Will Coviello interviews the actor whose one-man show about his life as an illegal immigrant comes to Southern Rep

March 11

Intringulis

8 p.m. Fri.-Sat.; 3 p.m. Sun.; through March 23

Southern Rep, The Shops at Canal Place, 333 Canal St., third floor, 522-6545; www.southernrep.com

Tickets $20 preview (Friday), $50 opening night (Saturday), $29 Wed., Thu. and Sun., $35 Fri.-Sat.

click to enlarge Carlo Alban sings in his one-man show Intringulis
  • Carlo Alban sings in his one-man show Intringulis

Among the challenges of trying to enforce strict anti-immigration laws is the fact that undocumented immigrants are everywhere. Even on Sesame Street.

  "I was hiding in plain sight," says Carlo Alban, who appeared as "Carlo" on the children's program for four years. "I was scared of getting caught, afraid of getting fired and humiliated."

  As bizarre as it sounds, Alban became a successful child actor while his family concealed its undocumented status, having entered the country on a tourist visa and stayed. Alban eventually graduated to an acting career in stage and film. He's appeared on Law & Order, Oz, Strangers With Candy and in many other TV programs and films. Since 2004, he's been working on the one-man show Intringulis, which opens at Southern Rep this week.

  The show recounts his life as an undocumented immigrant, from entering the United States at age 7 to becoming a citizen in his mid-20s (in 2006).

  "I've always wanted to tell this story," he says. "I grew up in fear. There's always that impulse. I feel like I have the right to tell this story."

  Alban's family is from Ecuador. They visited his mother's sister, a legal immigrant, in California in the late 1980s and never left. After four years, the family moved to New Jersey, where his father had been offered a job. Shortly afterward, he went to his first audition, somewhat by accident.

  Alban and his brother were visiting cousins who were auditioning for roles in the musical Oliver!, and they went along to watch. Both brothers were encouraged to audition, and Carlo was cast as Oliver.

  "I can remember it perfectly," he says. "I was hunched over getting ready to sing 'Food, Glorious Food.' My heart was pounding waiting for the curtain to come up. And the next thing I remember the curtain came down, it was all over, and we were all screaming and jumping around. I fell in love."

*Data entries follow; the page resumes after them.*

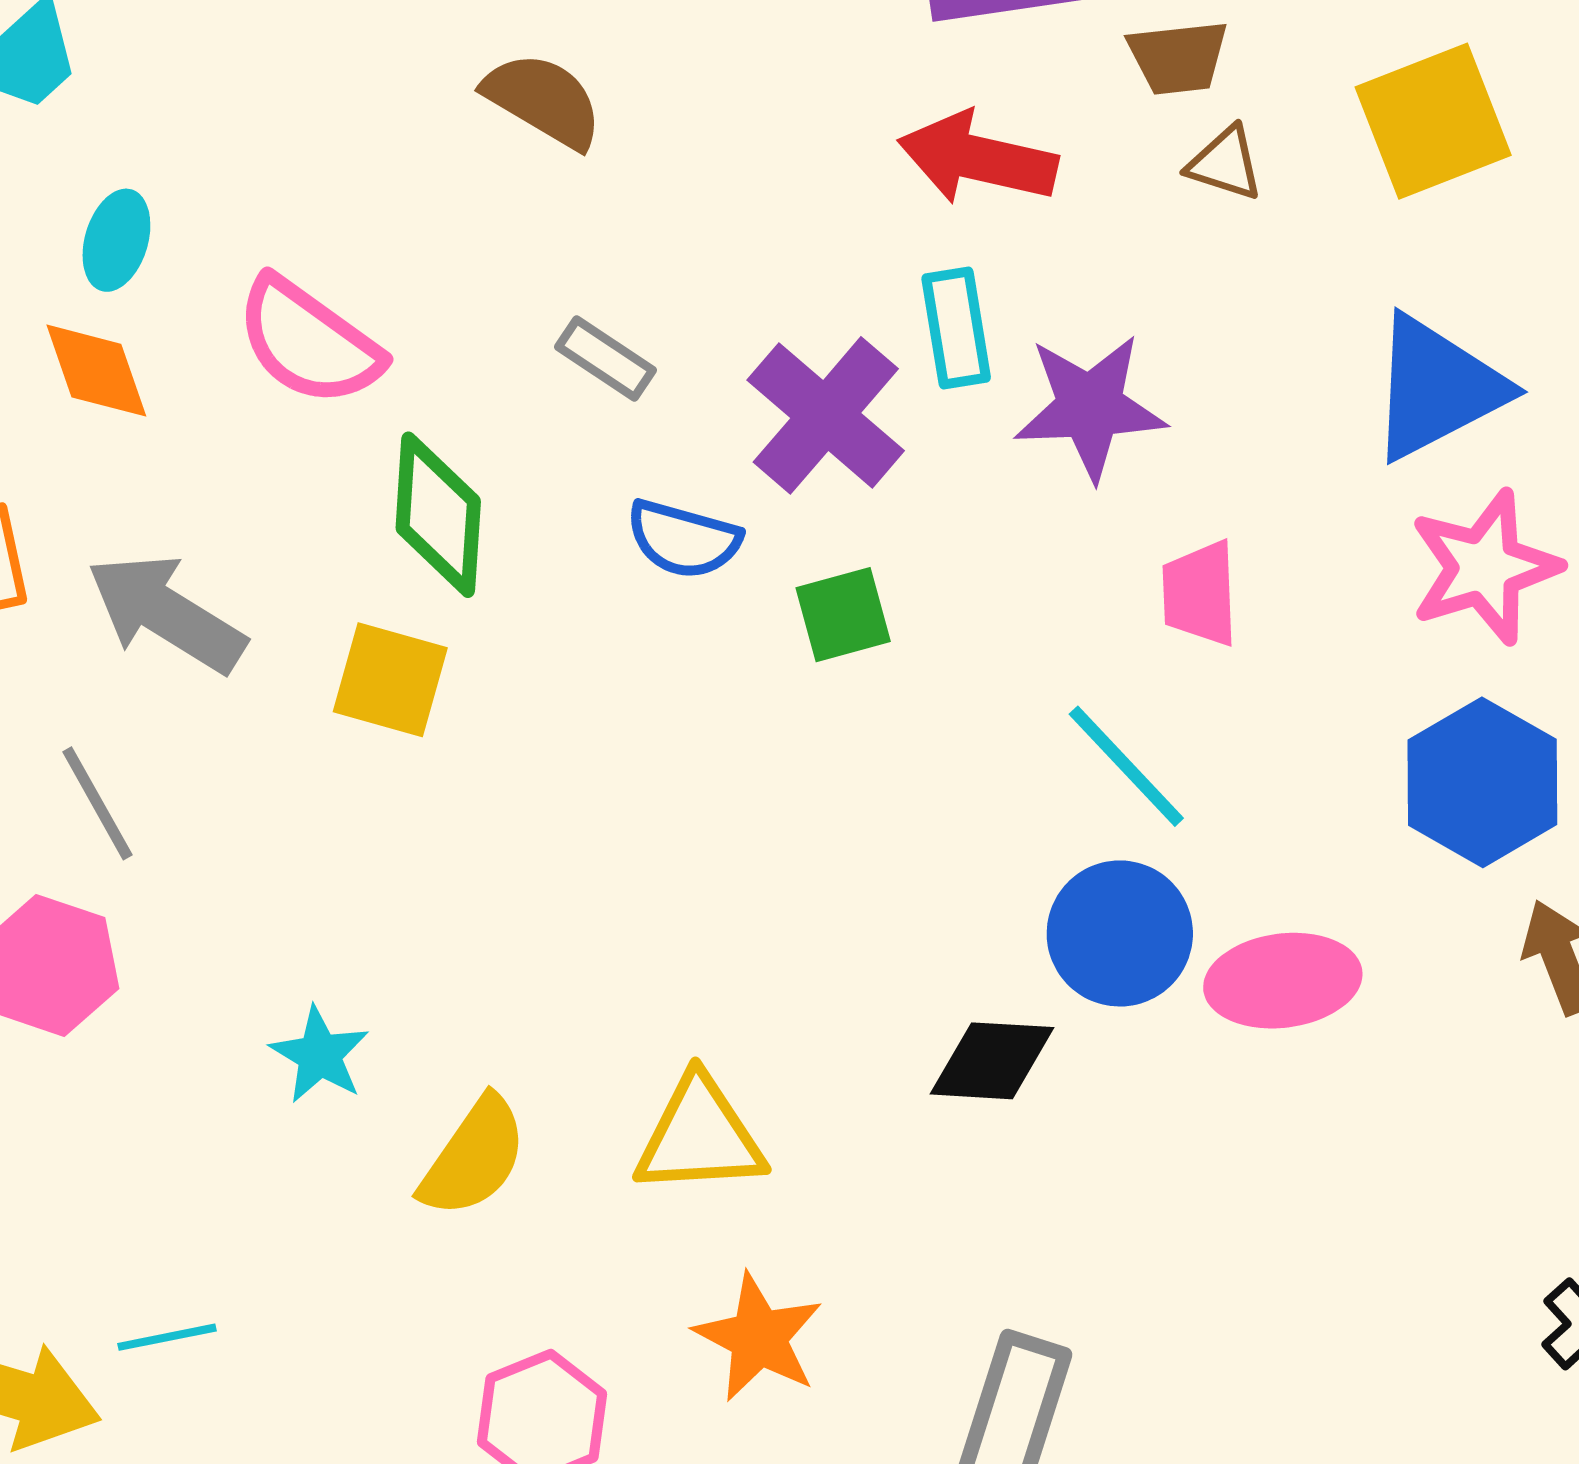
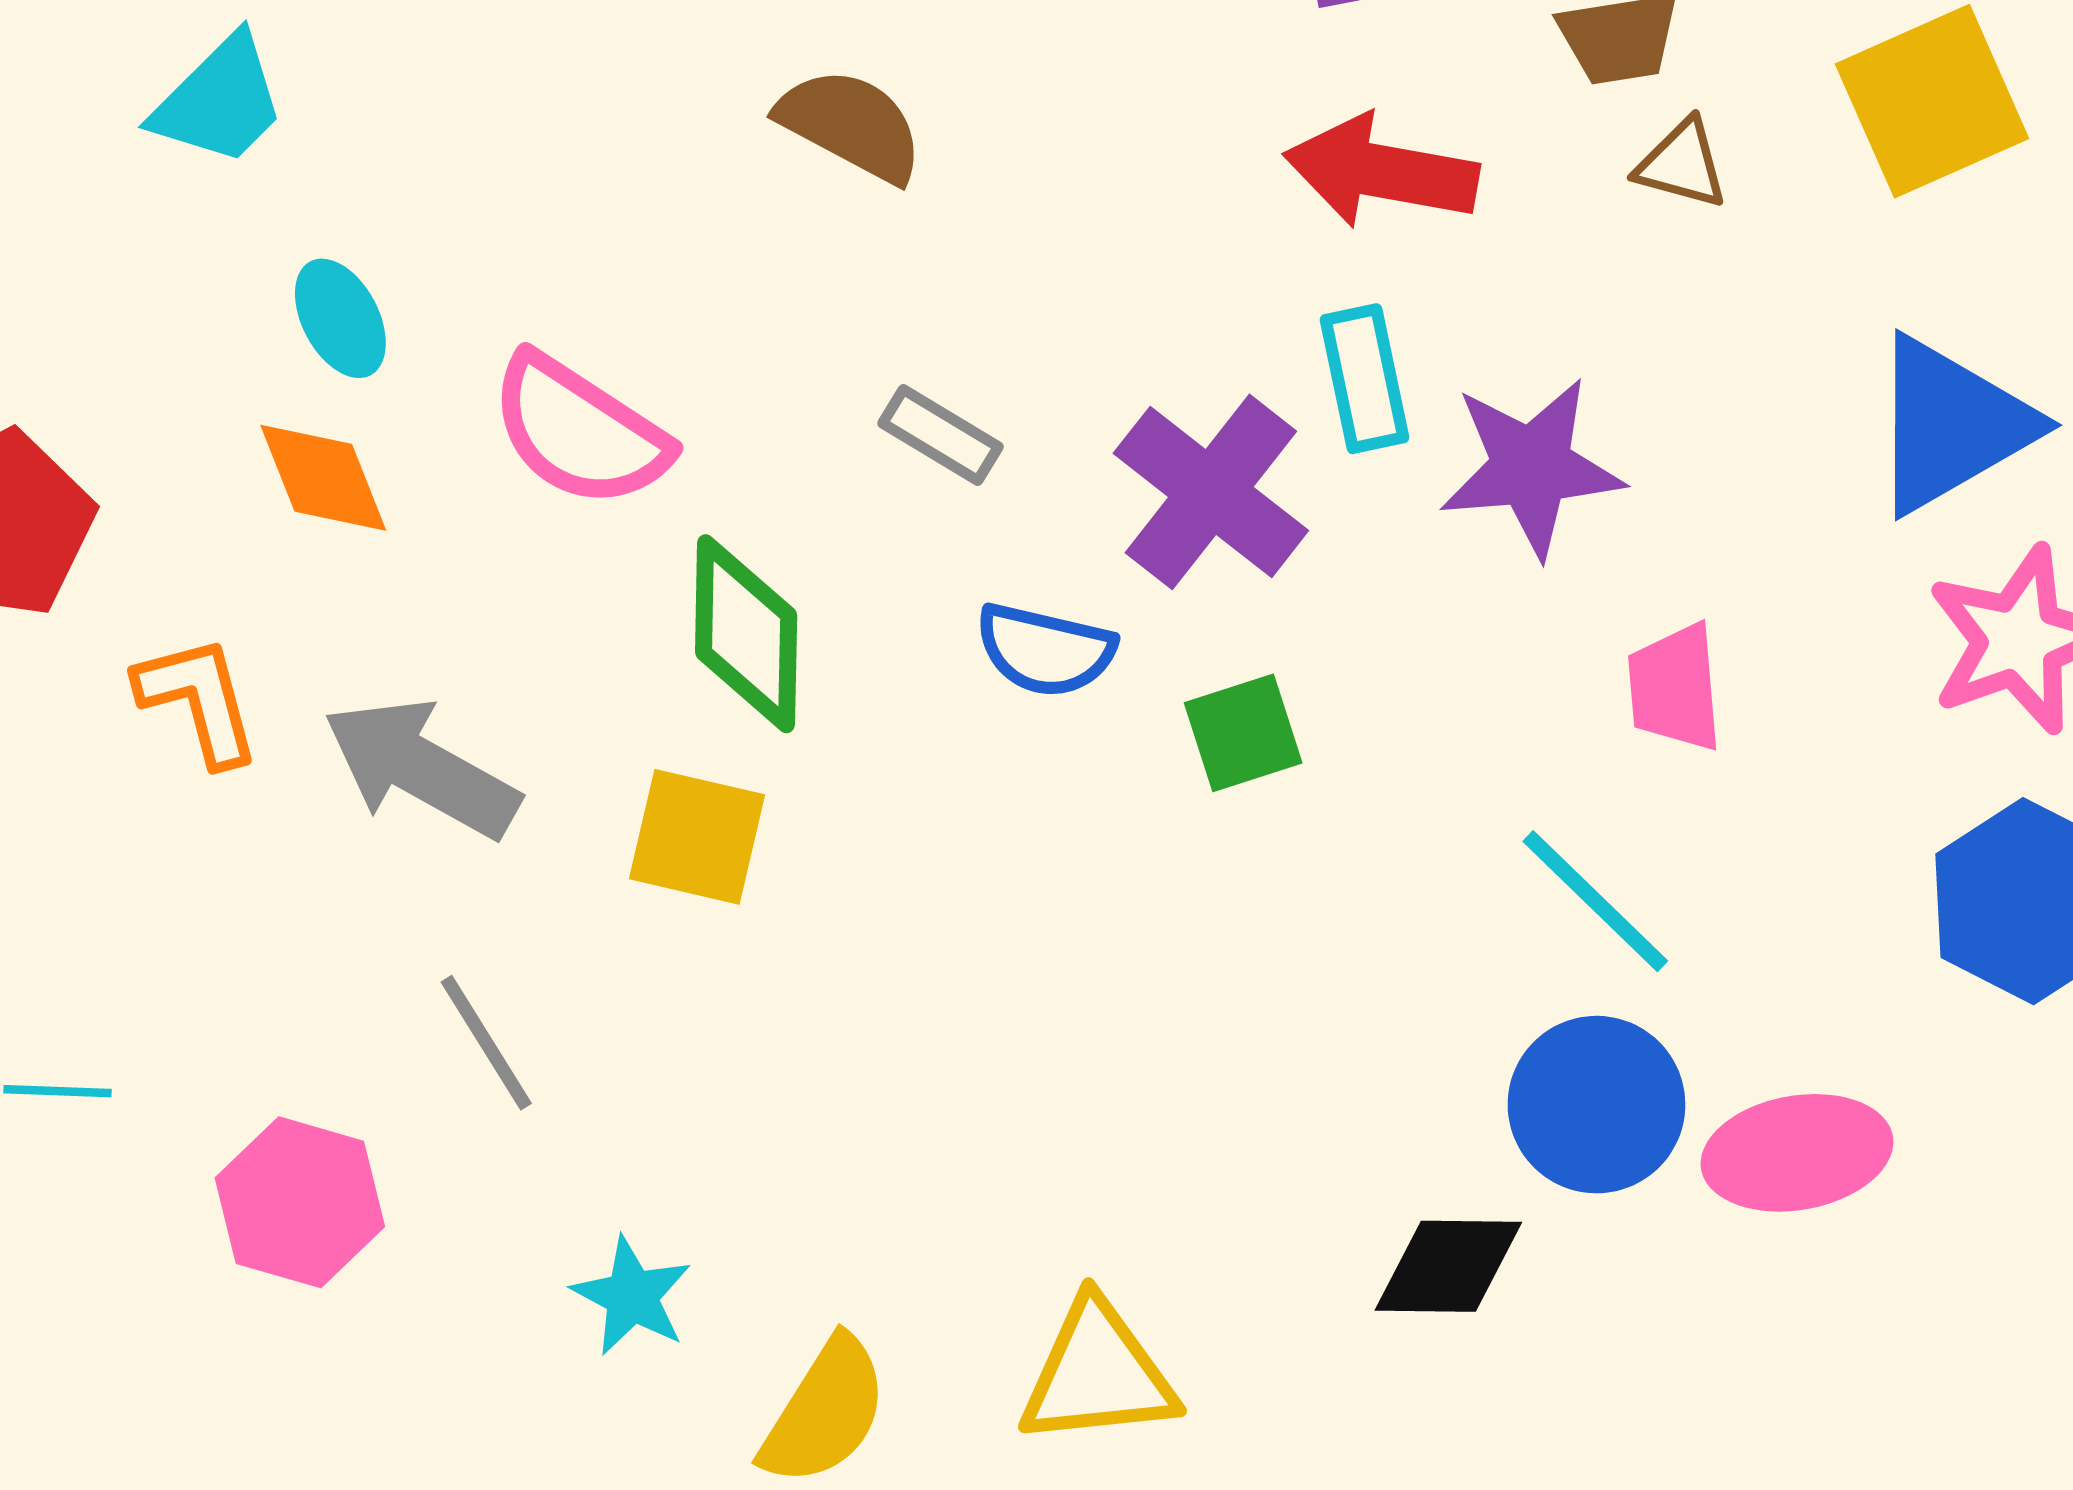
cyan ellipse: (116, 240) -> (340, 318), turned -42
gray line: (97, 803) -> (486, 1043), moved

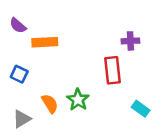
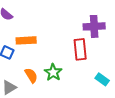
purple cross: (130, 41) -> (94, 26), size x1.5
orange rectangle: (45, 42) -> (26, 40), moved

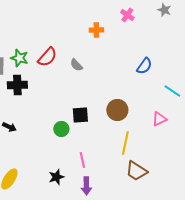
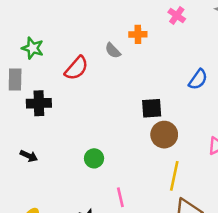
green star: (19, 58) -> (33, 48), moved
gray semicircle: (76, 65) -> (113, 51), moved
black square: (80, 115) -> (152, 108), moved

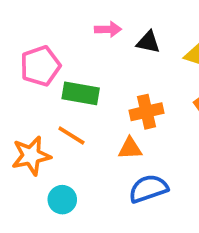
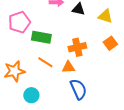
orange line: (71, 136) -> (45, 62), moved
blue semicircle: (148, 189) -> (78, 89), turned 85

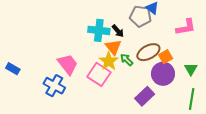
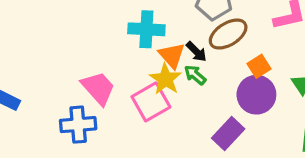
black arrow: (118, 31) -> (196, 52), moved
brown ellipse: (148, 52) -> (228, 34), moved
pink square: (99, 74) -> (151, 102), turned 30
blue cross: (54, 86) -> (78, 125), turned -30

  One of the show's producers encouraged him to start auditioning in New York City, and Alban was both interested and cautious. Any investigation of their fake Social Security numbers or green cards could expose them. But two years later, he joined the cast of Sesame Street as Carlo.

  "There's something very special about that show," he says. "I joined on the 25th anniversary season. It's really a big family; it's a very grounded place. I was scared, but I felt lucky to be there."

  He's spent much of the past five years developing Intringulis at LABrynth Theater Company in New York. Alban plays himself and other people he has encountered, and he sings some Latin protest songs. It's the only time he's played guitar on stage.

  "The catalyst (for the show) came in 2004, when my mom heard me playing guitar," he says. His mother responded by playing a tape for him of Joan Baez singing a Mexican folk song. Alban started listing to folk and protest songs more carefully, and he heard similar messages about civil rights and human rights from both North and South America. Music helps ground the show, he says, partially because it had a strong presence at home.

  "My mom was afraid we wouldn't speak Spanish," he says. "But there was always music around our house."